SAN FRANCISCO (CN) – Twitter fired a software engineer for complaining about the company’s sexist policies, which she told CEO Dick Costolo are “arbitrary and unjust,” she claimed Thursday in a class action.
Tina Huang claims in Superior Court that she was one of Twitter’s earliest hires, but was denied promotions because Twitter “discriminates against its female employees by failing to promote equally qualified or better qualified women to engineering leadership positions.”
“The company’s promotion system creates a glass ceiling for women that cannot be explained or justified by any reasonable business purpose, because Twitter has no meaningful promotion process for these jobs: no published promotion criteria, nor any internal hiring, advancement, or application processes for employees,” Huang says in the complaint.
Huang started at Twitter in 2009, when the company had fewer than 100 employees, and she says its dramatic growth has been largely due to the work of early hires.
“Indeed, many of the early hires now hold senior positions in the company, and without exception, all of those senior positions within the software engineer job family are held by men,” her complaint states.
Huang claims that “Twitter recognizes its company-wide, pervasive problem of discrimination. It has conducted internal diversity studies, focusing on barriers to women’s advancement. It also treats its promotion process (and the gender disparities therein) as a common, companywide problem requiring a companywide solution. “For example, Twitter recently began providing bias mitigation training throughout the company.”
Huang says senior management has acknowledged the gender disparity by saying the firm will “‘continue improving’ its ‘diversity standing’ and ‘move the needle.'”
In early 2013, she was put in the running for a senior software position by her immediate supervisor, which Huang says is the only way promotions are done at Twitter.
The senior staff engineer position would be a critical promotion in her career, because the job would have shifted her focus from coding and individual projects to a leadership role and company-wide collaboration, as well as access to high-level management meetings.
But despite years of impressive service to Twitter, excellent evaluations by peers and supervisors and an absence of any criticism or disciplinary issues, Huang says she was denied the promotion without explanation.
She sought objective reasons, but was given none. The only reasons she could find, she says, were rumors about “her ‘aggressiveness’ and ‘lack of high quality code'” on a specific project.
She also learned that seven men had been promoted to the senior staff engineer level. That’s when she sent CEO Costolo an email that said Twitter’s promotion policy was arbitrary and unjust.
She says the corporate response was to order to take “personal leave” and that it would investigate her complaint.
She says she met with Costolo and HR people, but no information about the investigation was shared with her, and her assignments were given to other engineers. Co-workers were told she was on personal leave, though they knew she had complained about the promotion process, so she says her ability to lead was undermined, too.
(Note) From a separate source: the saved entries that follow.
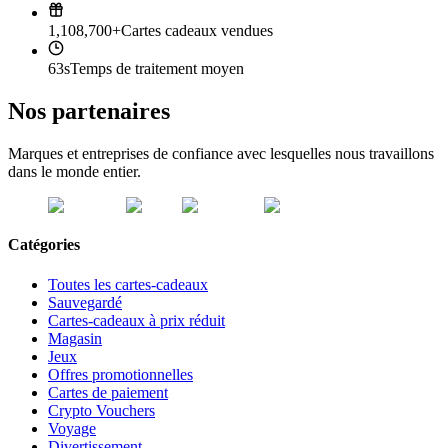
1,108,700+
Cartes cadeaux vendues
63s
Temps de traitement moyen
Nos partenaires
Marques et entreprises de confiance avec lesquelles nous travaillons
dans le monde entier.
Catégories
Toutes les cartes-cadeaux
Sauvegardé
Cartes-cadeaux à prix réduit
Magasin
Jeux
Offres promotionnelles
Cartes de paiement
Crypto Vouchers
Voyage
Divertissement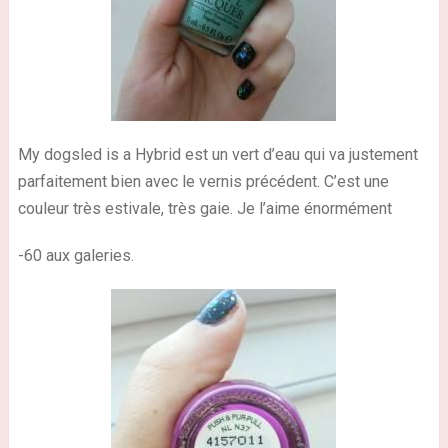
My dogsled is a Hybrid est un vert d’eau qui va justement
parfaitement bien avec le vernis précédent. C’est une
couleur très estivale, très gaie. Je l’aime énormément
-60 aux galeries.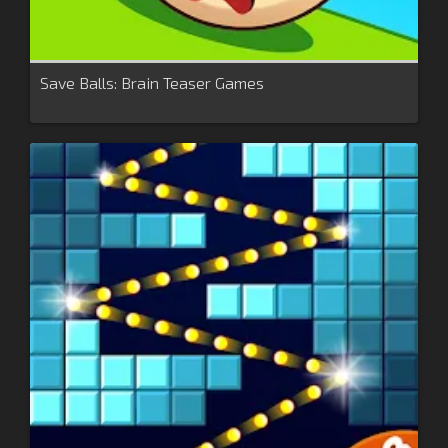
Save Balls: Brain Teaser Games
After three months, Huang says, “She felt she had no choice by to leave the company for the sake of her career.”
She says that Twitter’s actions “would cause a reasonable person in (her) position to feel compelled to resign.”
“Twitter intentionally caused objectively intolerable working conditions and knowingly allowed them to exist,” Huang says.
She seeks class certification, lost wages and benefits, full vesting of her stock options, and damages and punitive damages for sex discrimination, retaliation and wrongful termination.
She is represented by Jason Lohr with Lohr Ripamonti & Segarich.